#### EXERCISE DIRECTIONS
All of the data is to be repeated verbatim.

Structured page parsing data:
[Start of section]

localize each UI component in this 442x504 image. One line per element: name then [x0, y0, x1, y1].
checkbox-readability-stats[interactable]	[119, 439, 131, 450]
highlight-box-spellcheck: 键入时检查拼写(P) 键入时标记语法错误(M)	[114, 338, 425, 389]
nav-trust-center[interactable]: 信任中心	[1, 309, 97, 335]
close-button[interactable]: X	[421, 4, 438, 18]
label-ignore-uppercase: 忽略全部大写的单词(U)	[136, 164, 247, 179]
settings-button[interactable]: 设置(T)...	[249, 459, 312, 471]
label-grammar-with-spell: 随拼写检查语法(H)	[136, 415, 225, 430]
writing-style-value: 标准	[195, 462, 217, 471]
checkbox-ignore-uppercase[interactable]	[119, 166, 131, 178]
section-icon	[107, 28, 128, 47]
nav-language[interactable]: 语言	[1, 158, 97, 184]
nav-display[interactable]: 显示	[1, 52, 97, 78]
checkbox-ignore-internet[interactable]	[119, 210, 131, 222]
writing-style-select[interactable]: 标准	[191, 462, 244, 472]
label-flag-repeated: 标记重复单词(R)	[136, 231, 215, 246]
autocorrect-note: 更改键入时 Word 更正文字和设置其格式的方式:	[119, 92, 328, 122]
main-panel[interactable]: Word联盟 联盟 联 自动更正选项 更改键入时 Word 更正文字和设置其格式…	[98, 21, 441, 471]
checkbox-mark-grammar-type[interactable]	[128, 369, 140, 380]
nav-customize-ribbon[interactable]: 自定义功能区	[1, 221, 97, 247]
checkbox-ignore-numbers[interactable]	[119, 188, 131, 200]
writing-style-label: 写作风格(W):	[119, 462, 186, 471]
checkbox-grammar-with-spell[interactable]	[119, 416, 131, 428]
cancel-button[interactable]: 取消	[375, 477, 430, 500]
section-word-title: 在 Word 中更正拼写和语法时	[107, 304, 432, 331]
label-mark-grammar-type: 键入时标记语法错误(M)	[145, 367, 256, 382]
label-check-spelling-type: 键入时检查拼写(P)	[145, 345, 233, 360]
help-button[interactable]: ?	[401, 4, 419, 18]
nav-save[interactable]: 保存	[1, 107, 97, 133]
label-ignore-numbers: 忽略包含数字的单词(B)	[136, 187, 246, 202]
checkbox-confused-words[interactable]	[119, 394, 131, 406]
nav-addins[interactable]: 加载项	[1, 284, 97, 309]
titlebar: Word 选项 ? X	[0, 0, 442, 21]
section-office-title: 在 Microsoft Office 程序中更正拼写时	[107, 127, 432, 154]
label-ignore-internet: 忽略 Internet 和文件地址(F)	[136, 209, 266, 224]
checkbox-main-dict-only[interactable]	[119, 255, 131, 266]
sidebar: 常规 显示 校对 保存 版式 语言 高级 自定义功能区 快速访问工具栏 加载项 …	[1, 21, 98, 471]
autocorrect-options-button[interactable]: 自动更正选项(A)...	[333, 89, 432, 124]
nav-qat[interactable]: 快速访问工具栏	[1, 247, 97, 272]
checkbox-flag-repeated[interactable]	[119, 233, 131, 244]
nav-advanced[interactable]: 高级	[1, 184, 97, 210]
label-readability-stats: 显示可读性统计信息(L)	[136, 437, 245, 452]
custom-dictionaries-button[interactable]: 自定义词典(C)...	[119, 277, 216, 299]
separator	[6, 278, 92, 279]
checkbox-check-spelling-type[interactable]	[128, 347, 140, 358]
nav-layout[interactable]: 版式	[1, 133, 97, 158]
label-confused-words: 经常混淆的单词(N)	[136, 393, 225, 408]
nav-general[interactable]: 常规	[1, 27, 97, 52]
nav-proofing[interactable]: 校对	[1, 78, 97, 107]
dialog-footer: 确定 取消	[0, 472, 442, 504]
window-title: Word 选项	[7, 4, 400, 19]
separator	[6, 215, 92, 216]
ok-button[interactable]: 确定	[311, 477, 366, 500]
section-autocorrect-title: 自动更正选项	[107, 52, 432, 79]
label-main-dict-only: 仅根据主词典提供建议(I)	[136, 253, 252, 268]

[End of section]

#### EXPECTED ANSWER
localize each UI component in this 442x504 image. One line per element: name then [x0, y0, x1, y1].
checkbox-readability-stats[interactable]	[119, 439, 131, 450]
highlight-box-spellcheck: 键入时检查拼写(P) 键入时标记语法错误(M)	[114, 338, 425, 389]
nav-trust-center[interactable]: 信任中心	[1, 309, 97, 335]
close-button[interactable]: X	[421, 4, 438, 18]
label-ignore-uppercase: 忽略全部大写的单词(U)	[136, 164, 247, 179]
settings-button[interactable]: 设置(T)...	[249, 459, 312, 471]
label-grammar-with-spell: 随拼写检查语法(H)	[136, 415, 225, 430]
writing-style-value: 标准	[195, 462, 217, 471]
checkbox-ignore-uppercase[interactable]	[119, 166, 131, 178]
section-icon	[107, 28, 128, 47]
nav-language[interactable]: 语言	[1, 158, 97, 184]
nav-display[interactable]: 显示	[1, 52, 97, 78]
checkbox-ignore-internet[interactable]	[119, 210, 131, 222]
writing-style-select[interactable]: 标准	[191, 462, 244, 472]
label-flag-repeated: 标记重复单词(R)	[136, 231, 215, 246]
autocorrect-note: 更改键入时 Word 更正文字和设置其格式的方式:	[119, 92, 328, 122]
main-panel[interactable]: Word联盟 联盟 联 自动更正选项 更改键入时 Word 更正文字和设置其格式…	[98, 21, 441, 471]
checkbox-mark-grammar-type[interactable]	[128, 369, 140, 380]
nav-customize-ribbon[interactable]: 自定义功能区	[1, 221, 97, 247]
checkbox-ignore-numbers[interactable]	[119, 188, 131, 200]
writing-style-label: 写作风格(W):	[119, 462, 186, 471]
checkbox-grammar-with-spell[interactable]	[119, 416, 131, 428]
cancel-button[interactable]: 取消	[375, 477, 430, 500]
section-word-title: 在 Word 中更正拼写和语法时	[107, 304, 432, 331]
label-mark-grammar-type: 键入时标记语法错误(M)	[145, 367, 256, 382]
label-check-spelling-type: 键入时检查拼写(P)	[145, 345, 233, 360]
help-button[interactable]: ?	[401, 4, 419, 18]
nav-save[interactable]: 保存	[1, 107, 97, 133]
label-ignore-numbers: 忽略包含数字的单词(B)	[136, 187, 246, 202]
checkbox-confused-words[interactable]	[119, 394, 131, 406]
nav-addins[interactable]: 加载项	[1, 284, 97, 309]
titlebar: Word 选项 ? X	[0, 0, 442, 21]
section-office-title: 在 Microsoft Office 程序中更正拼写时	[107, 127, 432, 154]
label-ignore-internet: 忽略 Internet 和文件地址(F)	[136, 209, 266, 224]
checkbox-main-dict-only[interactable]	[119, 255, 131, 266]
sidebar: 常规 显示 校对 保存 版式 语言 高级 自定义功能区 快速访问工具栏 加载项 …	[1, 21, 98, 471]
autocorrect-options-button[interactable]: 自动更正选项(A)...	[333, 89, 432, 124]
nav-qat[interactable]: 快速访问工具栏	[1, 247, 97, 272]
checkbox-flag-repeated[interactable]	[119, 233, 131, 244]
nav-advanced[interactable]: 高级	[1, 184, 97, 210]
label-readability-stats: 显示可读性统计信息(L)	[136, 437, 245, 452]
custom-dictionaries-button[interactable]: 自定义词典(C)...	[119, 277, 216, 299]
separator	[6, 278, 92, 279]
checkbox-check-spelling-type[interactable]	[128, 347, 140, 358]
nav-layout[interactable]: 版式	[1, 133, 97, 158]
label-confused-words: 经常混淆的单词(N)	[136, 393, 225, 408]
nav-general[interactable]: 常规	[1, 27, 97, 52]
nav-proofing[interactable]: 校对	[1, 78, 97, 107]
dialog-footer: 确定 取消	[0, 472, 442, 504]
window-title: Word 选项	[7, 4, 400, 19]
separator	[6, 215, 92, 216]
ok-button[interactable]: 确定	[311, 477, 366, 500]
section-autocorrect-title: 自动更正选项	[107, 52, 432, 79]
label-main-dict-only: 仅根据主词典提供建议(I)	[136, 253, 252, 268]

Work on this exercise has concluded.